■ The data ■
_ _ _

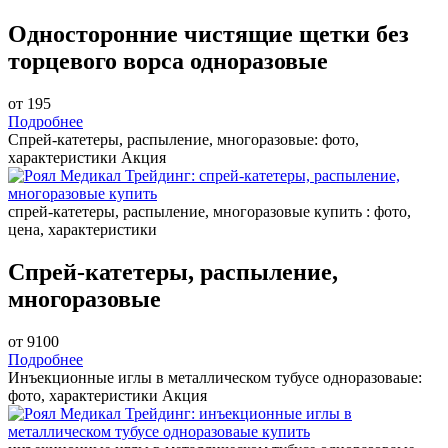
Односторонние чистящие щетки без
торцевого ворса одноразовые
от 195
Подробнее
Спрей-катетеры, распыление, многоразовые: фото,
характеристики
Акция
спрей-катетеры, распыление, многоразовые купить : фото,
цена, характеристики
Спрей-катетеры, распыление,
многоразовые
от 9100
Подробнее
Инъекционные иглы в металлическом тубусе одноразоваые:
фото, характеристики
Акция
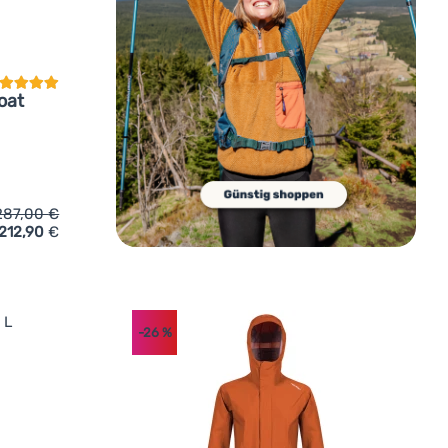
undenbewertung
oat
287,00
€
212,90
€
el High Point Rivera Lady Coat' hinzufügen
-26
%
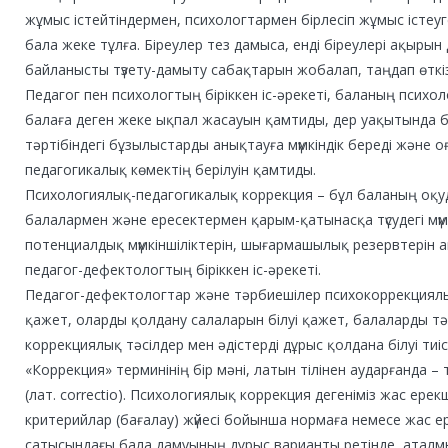
жұмыс істейтіндермен, психологтармен бірлесіп жұмыс істеуг
бала жеке тұлға. Біреулер тез дамыса, енді біреулері ақыры
байланысты түзету-дамыту сабақтарын жобалап, таңдап өткізг
Педагог пен психологтың біріккен іс-әрекеті, баланың психоло
балаға деген жеке ықпал жасауын қамтиды, дер уақытында 
тәртібіндегі бұзылыстарды анықтауға мүмкіндік береді және 
педагогикалық көмектің берілуін қамтиды.
Психологиялық-педагогикалық коррекция – бұл баланың оқуда
балалармен және ересектермен қарым-қатынасқа түсудегі мүм
потенциалдық мүмкіншіліктерін, шығармашылық резервтерін 
педагог-дефектологтың біріккен іс-әрекеті.
Педагог-дефектологтар және тәрбиешілер психокоррекциялық ә
қажет, оларды қолдану салаларын білуі қажет, балаларды т
коррекциялық тәсілдер мен әдістерді дұрыс қолдана білуі тиіс
«Коррекция» терминінің бір мәні, латын тілінен аударғанда – 
(лат. correctio). Психологиялық коррекция дегеніміз жас ере
критерийлар (бағалау) жүйесі бойынша нормаға немесе жас ер
сатысындағы бала дамуының дұрыс варианты ретінде, атал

_ _ _

Starting with the first line of the material above and ending with the line that holds "байланысты түзету-дамыту сабақтарын", write out those lines exactly, without pictures.

Односторонние чистящие щетки без
торцевого ворса одноразовые
от 195
Подробнее
Спрей-катетеры, распыление, многоразовые: фото,
характеристики
Акция
спрей-катетеры, распыление, многоразовые купить : фото,
цена, характеристики
Спрей-катетеры, распыление,
многоразовые
от 9100
Подробнее
Инъекционные иглы в металлическом тубусе одноразоваые:
фото, характеристики
Акция
undenbewertung
oat
287,00
€
212,90
€
el High Point Rivera Lady Coat' hinzufügen
-26
%
жұмыс істейтіндермен, психологтармен бірлесіп жұмыс істеуг
бала жеке тұлға. Біреулер тез дамыса, енді біреулері ақыры
байланысты түзету-дамыту сабақтарын жобалап, таңдап өткізг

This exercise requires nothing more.